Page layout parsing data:

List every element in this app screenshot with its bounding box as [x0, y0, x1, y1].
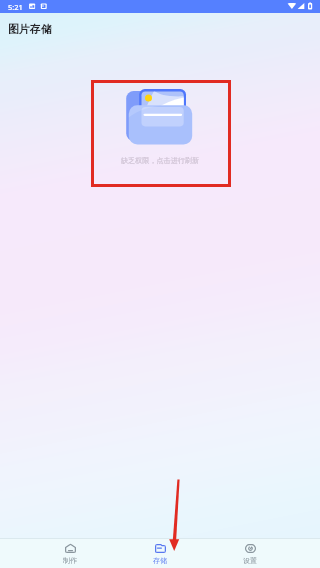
staticText: 制作 — [63, 556, 77, 565]
staticText: 5:21 — [8, 2, 23, 12]
button[interactable]: 设置 — [220, 538, 280, 568]
button[interactable]: 存储 — [130, 538, 190, 568]
staticText: 图片存储 — [8, 23, 52, 37]
button[interactable]: 制作 — [40, 538, 100, 568]
staticText: 缺乏权限，点击进行刷新 — [121, 156, 200, 165]
staticText: 存储 — [153, 556, 167, 565]
staticText: 设置 — [243, 556, 257, 565]
button[interactable]: 刷新 — [126, 88, 193, 146]
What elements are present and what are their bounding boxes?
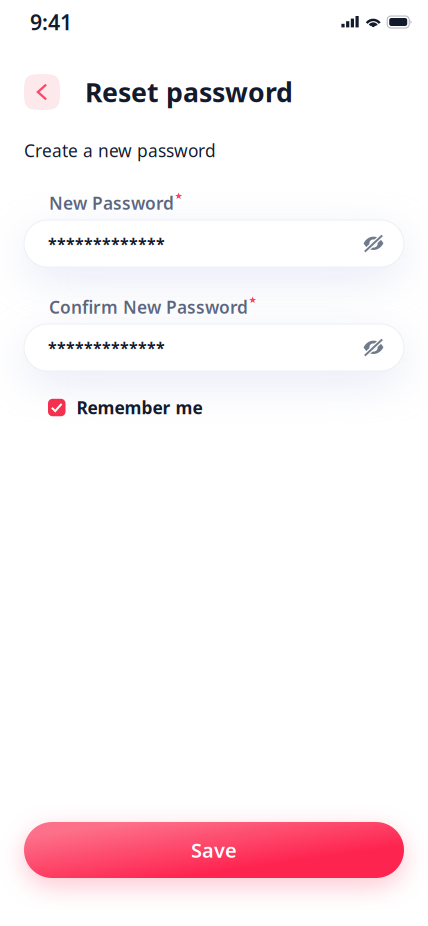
staticText: Create a new password	[24, 139, 216, 162]
button[interactable]: Save	[24, 822, 404, 878]
staticText: *************	[48, 337, 165, 358]
button[interactable]: Remember me	[48, 396, 202, 419]
button[interactable]: Show password	[357, 332, 390, 363]
button[interactable]: Back	[24, 74, 60, 110]
staticText: Confirm New Password	[49, 296, 248, 318]
staticText: Remember me	[76, 396, 202, 419]
staticText: Save	[191, 837, 237, 863]
button[interactable]: Show password	[357, 228, 390, 259]
staticText: *************	[48, 233, 165, 254]
staticText: 9:41	[30, 8, 72, 36]
staticText: Reset password	[85, 74, 293, 110]
staticText: New Password	[49, 192, 174, 214]
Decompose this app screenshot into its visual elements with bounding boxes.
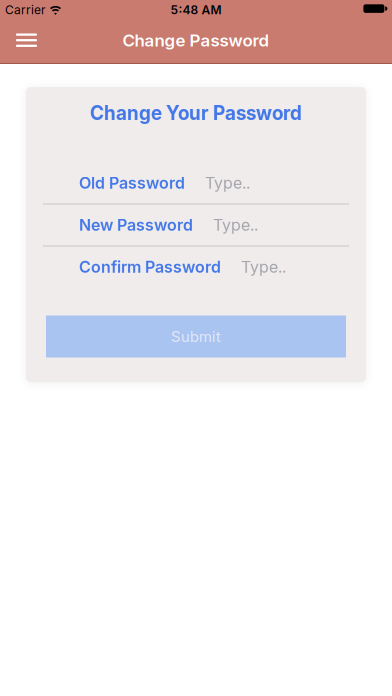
staticText: Type.. — [213, 216, 258, 234]
staticText: Confirm Password — [79, 258, 221, 276]
staticText: Change Your Password — [90, 102, 302, 124]
button[interactable]: New Password field — [26, 204, 366, 246]
button[interactable]: Old Password field — [26, 162, 366, 204]
staticText: Carrier — [5, 3, 46, 17]
staticText: New Password — [79, 216, 193, 234]
button[interactable]: Confirm Password field — [26, 246, 366, 288]
staticText: Old Password — [79, 174, 185, 192]
staticText: Change Password — [122, 30, 270, 50]
staticText: Type.. — [205, 174, 250, 192]
button[interactable]: Menu — [0, 23, 49, 60]
staticText: 5:48 AM — [170, 3, 222, 17]
staticText: Submit — [171, 328, 221, 345]
button[interactable]: Submit — [46, 316, 346, 358]
staticText: Type.. — [241, 258, 286, 276]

→ **Problem to solve**
Look through the entries and copy every line in which the string "Change" appears.

→ **Task answer**
staticText: Change Your Password — [90, 102, 302, 124]
staticText: Change Password — [122, 30, 270, 50]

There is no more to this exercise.